What the task requires:
After finding the line that includes "придавить ладонью, чтобы п" in the records below, transcribe it and each line after it through the last, exactly, and add nothing.

##### Information supplied

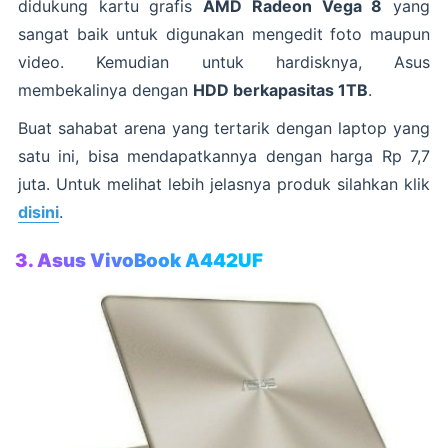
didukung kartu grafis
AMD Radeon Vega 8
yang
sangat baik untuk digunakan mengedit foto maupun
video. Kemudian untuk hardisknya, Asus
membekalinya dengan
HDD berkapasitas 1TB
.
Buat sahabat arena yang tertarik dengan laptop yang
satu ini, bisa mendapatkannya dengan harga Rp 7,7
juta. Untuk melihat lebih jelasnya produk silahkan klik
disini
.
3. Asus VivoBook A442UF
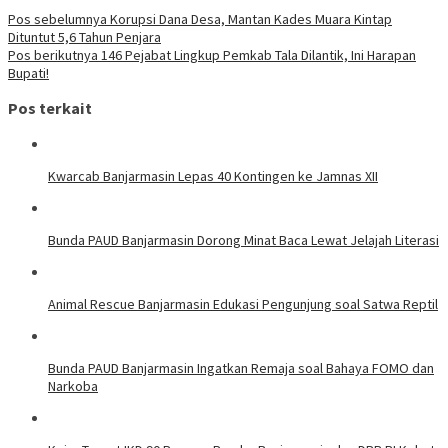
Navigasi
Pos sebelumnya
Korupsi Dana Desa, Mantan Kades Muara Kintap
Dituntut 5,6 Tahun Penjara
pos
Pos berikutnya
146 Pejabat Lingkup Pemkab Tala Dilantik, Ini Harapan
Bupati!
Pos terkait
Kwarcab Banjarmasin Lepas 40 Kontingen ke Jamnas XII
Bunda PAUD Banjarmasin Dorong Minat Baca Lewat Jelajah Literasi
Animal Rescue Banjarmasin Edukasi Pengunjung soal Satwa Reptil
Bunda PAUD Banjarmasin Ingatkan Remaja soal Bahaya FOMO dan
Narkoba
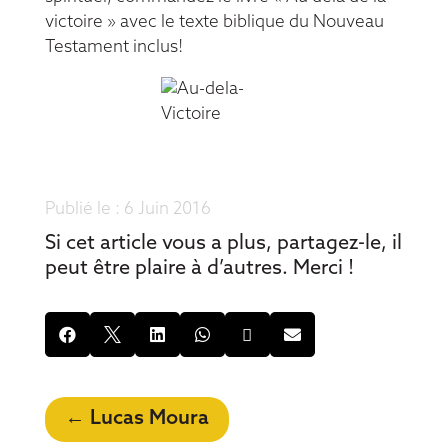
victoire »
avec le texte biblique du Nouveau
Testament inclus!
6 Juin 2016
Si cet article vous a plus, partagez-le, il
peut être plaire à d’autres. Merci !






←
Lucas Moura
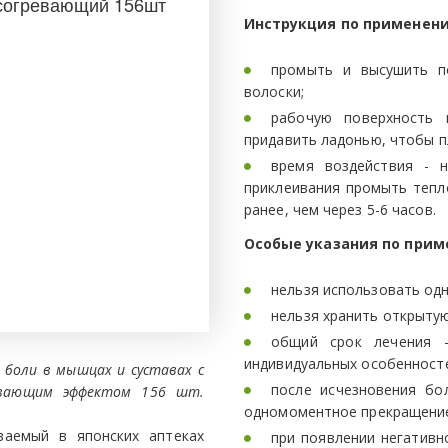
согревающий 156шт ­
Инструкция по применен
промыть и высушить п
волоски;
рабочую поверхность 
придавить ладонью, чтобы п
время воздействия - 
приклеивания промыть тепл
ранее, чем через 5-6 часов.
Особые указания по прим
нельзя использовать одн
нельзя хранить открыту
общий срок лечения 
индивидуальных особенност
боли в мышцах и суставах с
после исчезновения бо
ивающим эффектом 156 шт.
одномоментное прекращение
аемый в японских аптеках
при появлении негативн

##########

Written solution:
придавить ладонью, чтобы п
время воздействия - 
приклеивания промыть тепл
ранее, чем через 5-6 часов.
Особые указания по прим
нельзя использовать одн
нельзя хранить открыту
общий срок лечения 
индивидуальных особенност
боли в мышцах и суставах с
после исчезновения бо
ивающим эффектом 156 шт.
одномоментное прекращение
аемый в японских аптеках
при появлении негативн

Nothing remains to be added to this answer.